BBC radio played straight into my hands in its morning broadcasts yesterday. I’d already started fantasising when they reported that store managers are outraged at the lenient sentences being doled out to shoplifters: one commented that thieves deserved “the ultimate sanction”.
Later, a government spokesperson, commenting on the same story, spoke of the need for “swift and effective justice.”
Strange how one’s mind works: it’s not any old store that I pictured, with the young woman bent over the flogging block, wrists tied, for a very public meeting with the rattan. No, it was specifically the branch of Woolworth’s in London’s Edgware Road, the thrashing taking place just inside the front windows! (I’ve not even been there for a year or more: strange how the mind works).
A small crowd had gathered: they gasped as her buttocks were bared, and winced collectively as the strokes fell. No gentle spanking, this: full-bodied blows, red stripes clearly visible for all to see…. Swift and effective justice, indeed.
And then the sobbing offender was untied, and was free to go, pushing her way tearfully through the crowds and out onto the street.
P.S. Will the girl who got two very hard smacks from her boyfriend by the chocolate stand before the Keane gig in Newcastle Arena yesterday please delurk?
How about this hilarious article: the writer has discovered that “golf” spelled backwards is “flog”, and continues to write the article substituting one for the other at every turn.*
Particularly juicy quotes:
And yes, I flog. I have been doing so for a year and a few months. It was a 50th birthday present to myself. Take up flogging, old girl. How hard could it be?
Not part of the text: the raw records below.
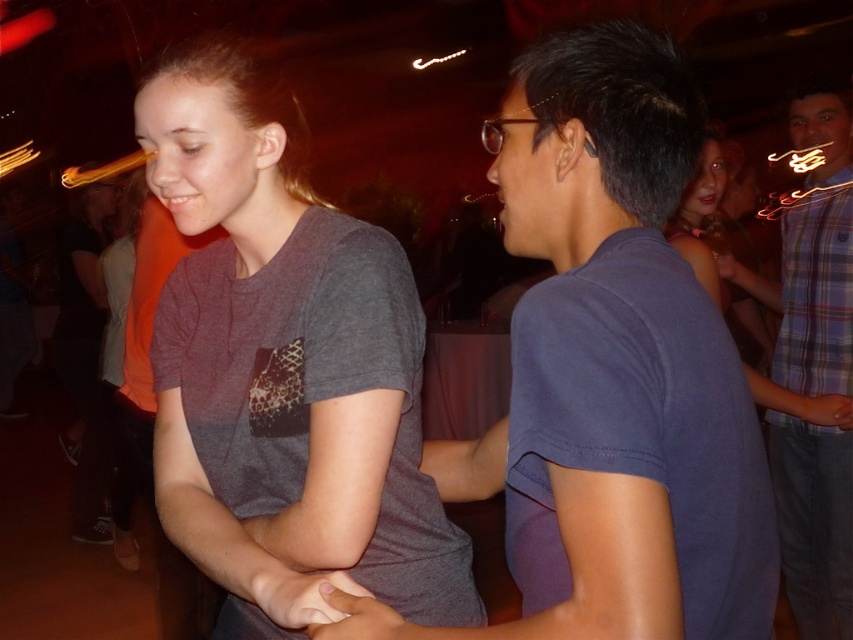 Where is `gray matte t-shirt at center`? gray matte t-shirt at center is located at coordinates (285, 369).

Which is below, gray matte t-shirt at center or plaid shirt at right?

plaid shirt at right

This screenshot has height=640, width=853. What are the coordinates of `gray matte t-shirt at center` in the screenshot? It's located at (285, 369). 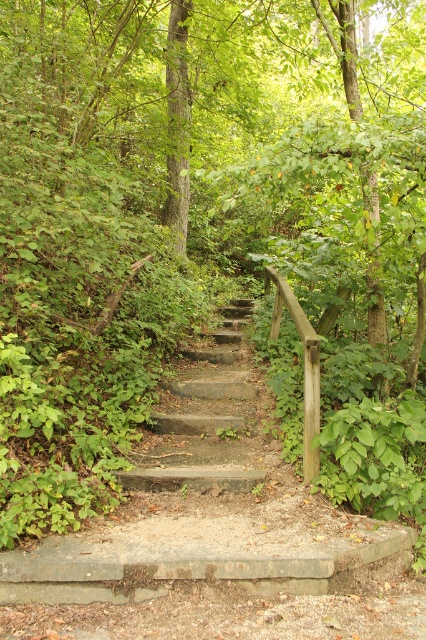 You are a delivery robot with a package that is 12 inches wide. You need to navigate up the staircase in the image. Can you safely move between the concrete steps at center and the gray concrete stairs at center?

The distance between the concrete steps at center and the gray concrete stairs at center is 11.43 inches. Since your package is 12 inches wide, it is slightly wider than the available space. Therefore, you cannot safely move between them with the package.

You are a hiker trying to find the path deeper into the woods. According to the image, where exactly are the concrete steps at center positioned?

The concrete steps at center are located at point 0.803 in the x coordinate and 0.488 in the y coordinate. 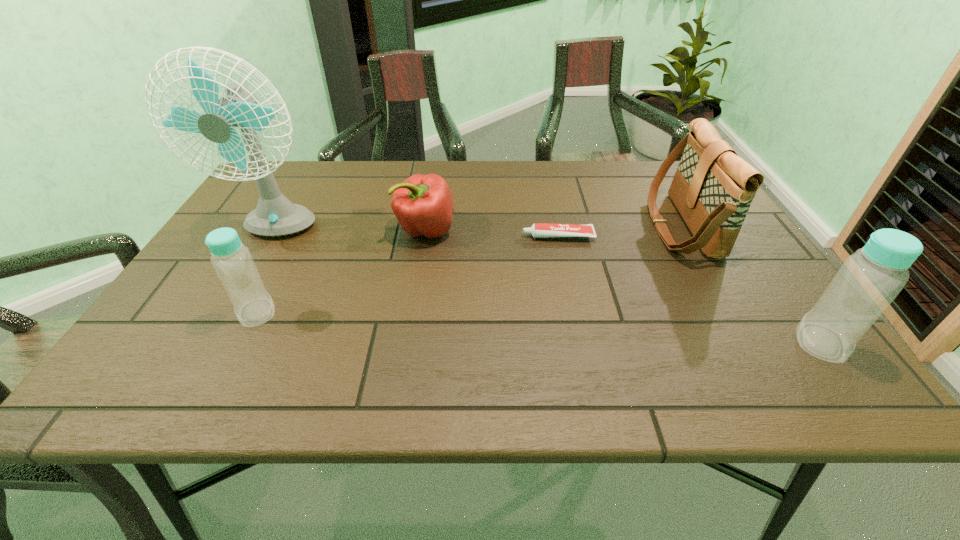 Locate an element on the screen. This screenshot has height=540, width=960. object situated at the far edge is located at coordinates (713, 188).

The width and height of the screenshot is (960, 540). What are the coordinates of `bottle positioned at the left edge` in the screenshot? It's located at (232, 261).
Just as hard as you like it, madam!
Given a few lessons and a modicum of athletic ability, the flogger is able to flog off the practice tee with pretty good results.
Never underestimate athletic ability in flogging! You can’t afford to get tired after a few whacks, you know.
I’ve been flogged by golfers, and they have a perfect aim and an admirable swing.
Shame the sport is so dull.
—————-
* But not, I notice, where it concerns golfing balls. Because “flogging balls” sounds a little iffy for a respectable newspaper.
At a recent wine tasting, I listened to a fellow taster describing a trip to the Pyrenees. He’d visited a leading Armagnac producer, whose staff adopted a novel sales technique at the end of the tour. Rather than proferring a small glass to taste, the young lady in the cellar would pour a drop into her hands, rub them together, then offer them so that that client could absorb the aroma of the brandy.
Needless to say, the sales girl in my mind immediately had freshly-punished palms: bright strap marks or vivid cane lines, maybe.
And perhaps her hands would be trembling slightly, eyes pleading with the visitor to make a purchase, knowing that failure to make a sale would lead her imminently to yet more strokes in the back office.
A friend was heading to the gym in the hotel we were staying in.
“I could come with you,” I told her. “I’ve got gym kit with me.”
She looked puzzled, realising that I’m not exactly the gym-going type.
“A plimsoll,” I clarified…
I love it when vanilla friends utter hot comments, completely inadvertently. One such was recently trying to decide whether a particular young lady’s failure to complete some task or other resulted from her being:
“stubbornly disinclined or pathetically incapable.”
I rather hoped it was the former, and felt smug knowing that I’d be rather ahead of my friend in my ability to correct the situation. And, of course, I memorised the phrase: so perfect for a future scene.
I’m all covered with black shoe polish.
But my school shoes don’t look any more polished than they were an hour ago.
Why? Why?
*sigh*
And I haven’t even started thinking about ironing my shirt yet.
I think, I’ll just take the risk of a spanking.